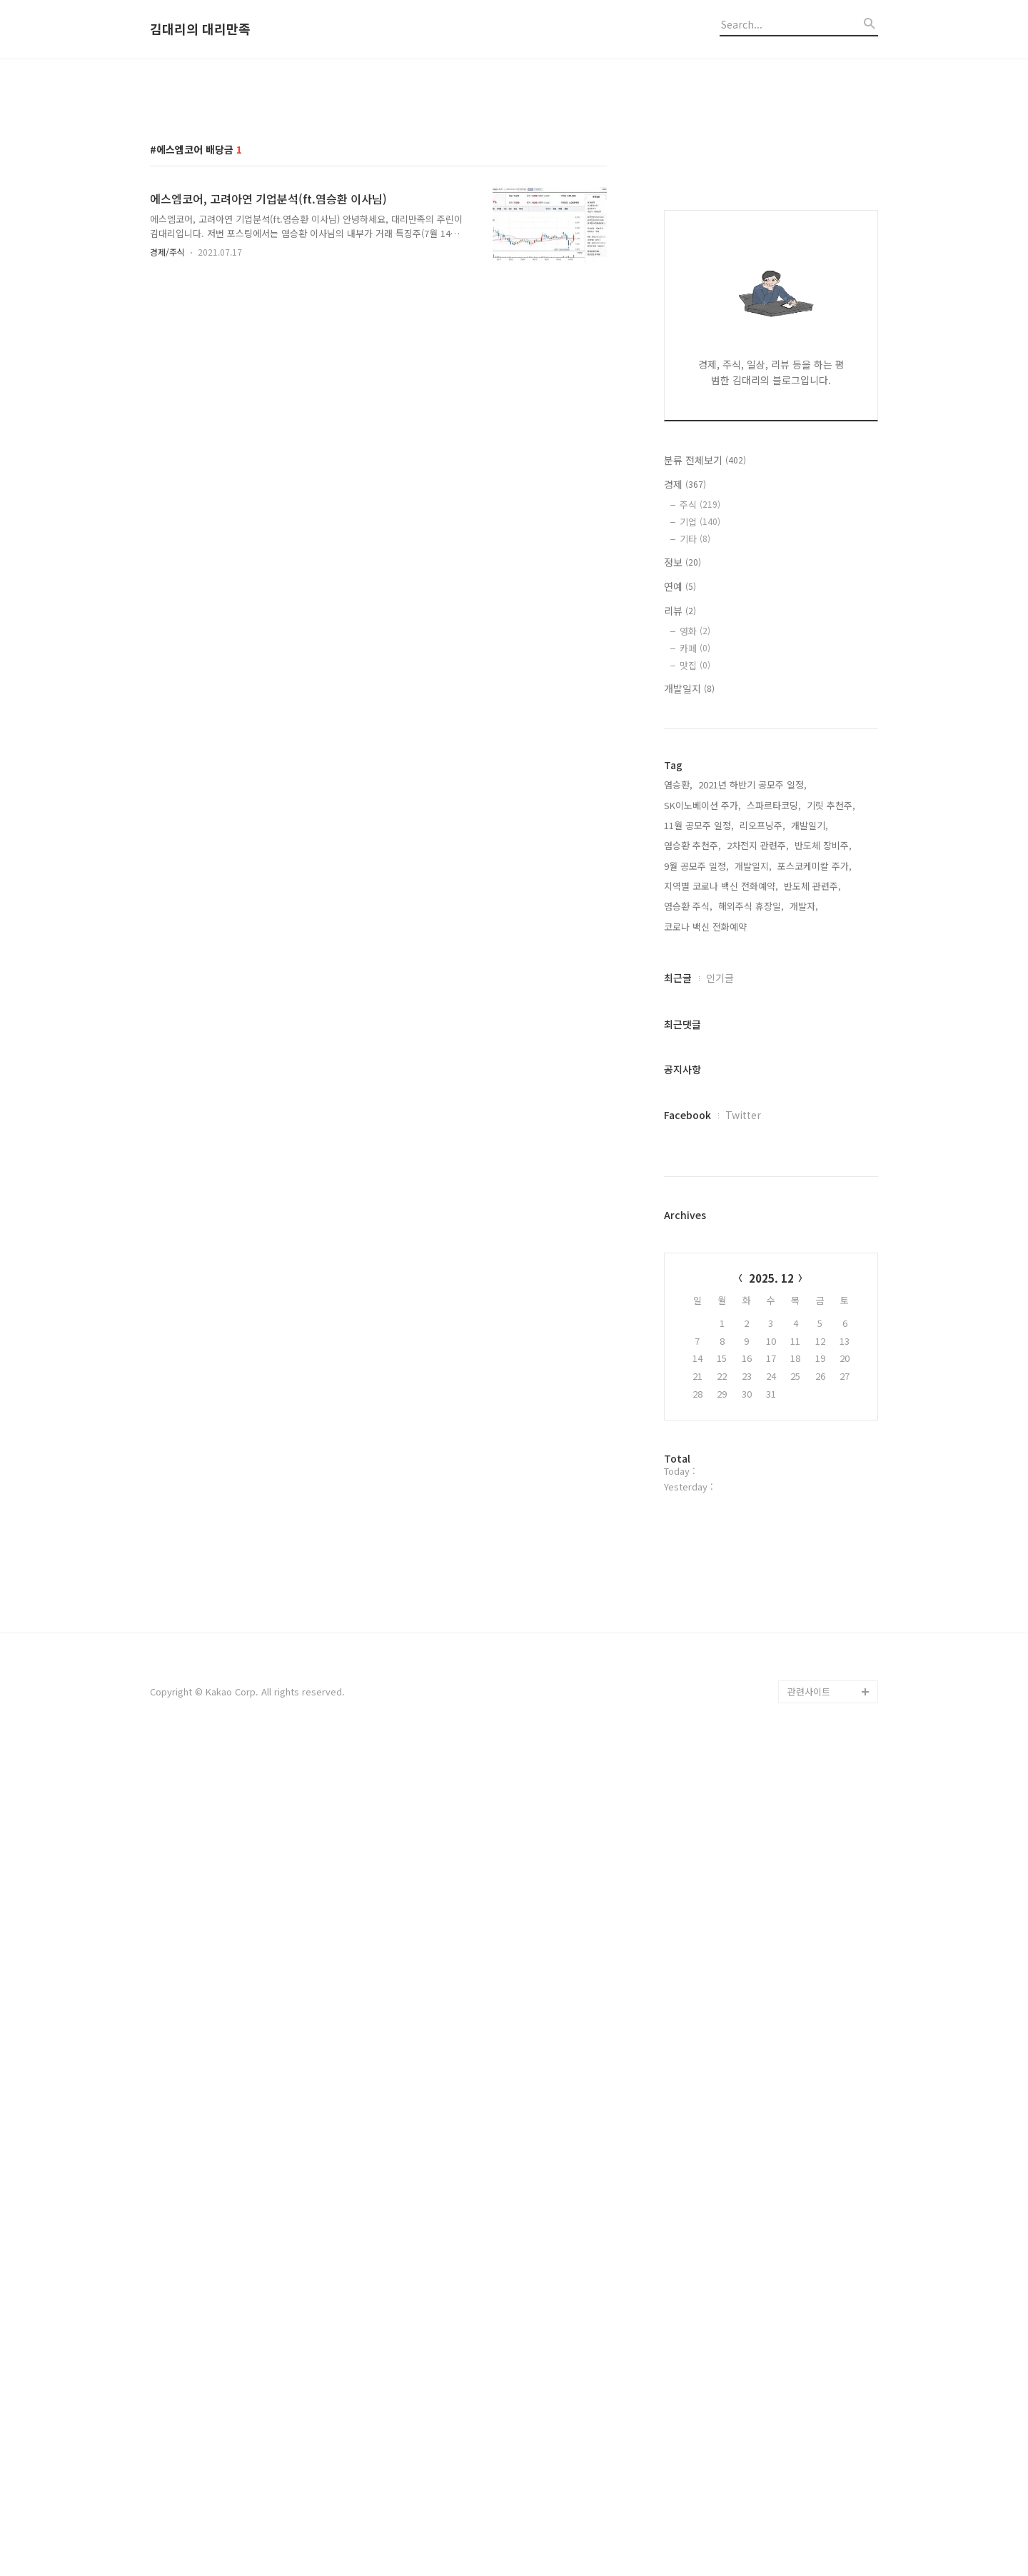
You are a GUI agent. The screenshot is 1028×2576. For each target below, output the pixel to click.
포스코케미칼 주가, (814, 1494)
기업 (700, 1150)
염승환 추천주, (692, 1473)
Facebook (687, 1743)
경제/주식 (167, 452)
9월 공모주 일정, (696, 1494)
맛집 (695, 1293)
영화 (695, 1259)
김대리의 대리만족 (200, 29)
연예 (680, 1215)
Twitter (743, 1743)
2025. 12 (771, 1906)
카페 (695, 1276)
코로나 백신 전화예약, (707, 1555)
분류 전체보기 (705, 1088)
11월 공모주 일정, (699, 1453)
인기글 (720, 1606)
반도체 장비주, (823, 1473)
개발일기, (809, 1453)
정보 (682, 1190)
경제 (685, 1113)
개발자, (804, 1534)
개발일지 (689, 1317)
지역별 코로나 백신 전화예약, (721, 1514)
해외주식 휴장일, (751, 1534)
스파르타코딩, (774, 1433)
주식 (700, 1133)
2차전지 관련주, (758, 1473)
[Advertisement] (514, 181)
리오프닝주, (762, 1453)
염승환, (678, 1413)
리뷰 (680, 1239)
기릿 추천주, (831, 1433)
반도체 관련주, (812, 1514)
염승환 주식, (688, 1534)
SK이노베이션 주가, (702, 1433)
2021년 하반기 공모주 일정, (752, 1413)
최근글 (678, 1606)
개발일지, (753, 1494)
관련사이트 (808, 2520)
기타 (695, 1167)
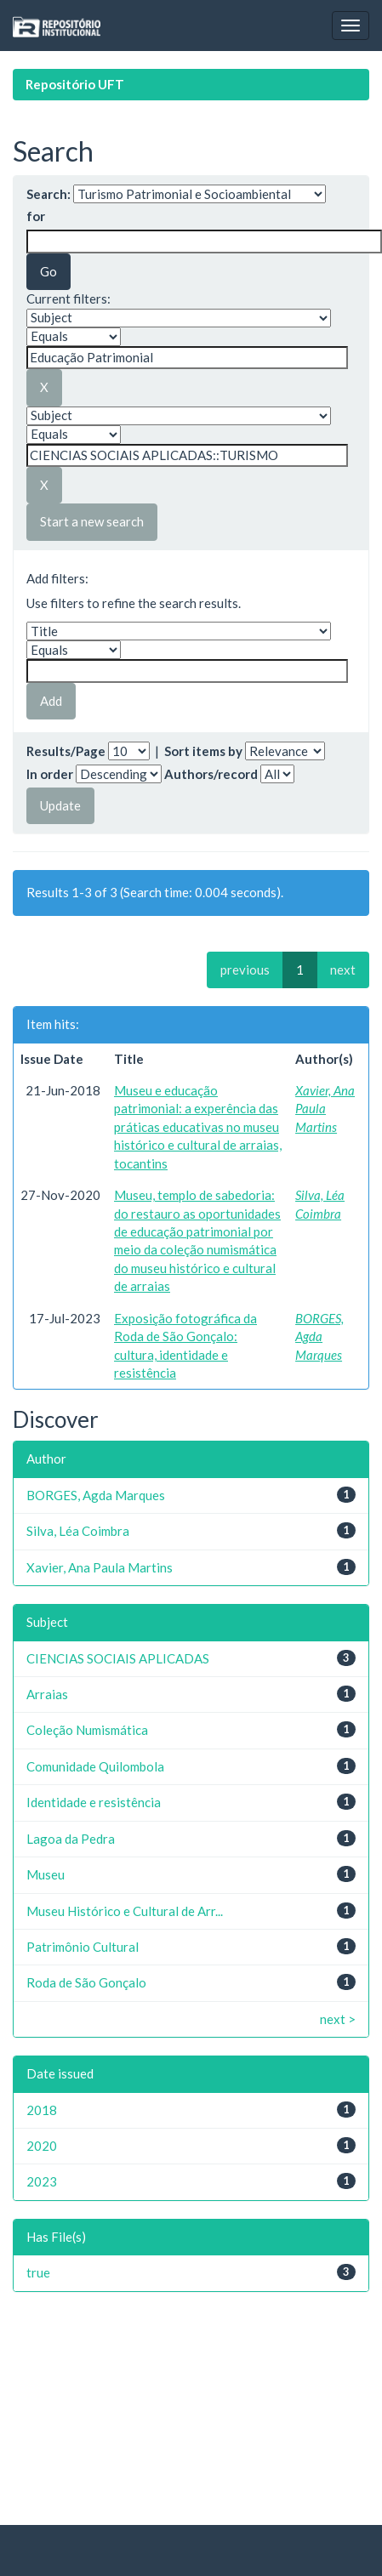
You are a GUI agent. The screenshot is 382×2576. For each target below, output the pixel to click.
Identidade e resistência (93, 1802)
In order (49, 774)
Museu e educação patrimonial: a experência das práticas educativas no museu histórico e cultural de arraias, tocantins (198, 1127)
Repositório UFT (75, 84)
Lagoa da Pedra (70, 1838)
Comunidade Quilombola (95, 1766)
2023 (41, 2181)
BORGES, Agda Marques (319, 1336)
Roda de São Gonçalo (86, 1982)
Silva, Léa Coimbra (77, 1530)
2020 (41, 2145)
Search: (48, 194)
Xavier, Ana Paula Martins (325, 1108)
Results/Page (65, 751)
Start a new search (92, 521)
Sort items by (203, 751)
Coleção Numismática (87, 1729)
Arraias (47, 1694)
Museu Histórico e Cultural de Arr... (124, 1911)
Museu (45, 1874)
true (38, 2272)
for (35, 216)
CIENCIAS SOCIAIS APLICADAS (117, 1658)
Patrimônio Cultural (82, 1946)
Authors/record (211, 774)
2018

What is needed - Your answer must be the lines above from the one holding "관련사이트 (808, 2520)" up to and including the one holding "Roda de São Gonçalo (86, 1982)", exact and with no pictures.

Finished task -
관련사이트 (808, 2520)
기타 (695, 1167)
You are a GUI agent. The screenshot is 382×2576. For each target below, output the pixel to click.
Identidade e resistência (93, 1802)
In order (49, 774)
Museu e educação patrimonial: a experência das práticas educativas no museu histórico e cultural de arraias, tocantins (198, 1127)
Repositório UFT (75, 84)
Lagoa da Pedra (70, 1838)
Comunidade Quilombola (95, 1766)
2023 (41, 2181)
BORGES, Agda Marques (319, 1336)
Roda de São Gonçalo (86, 1982)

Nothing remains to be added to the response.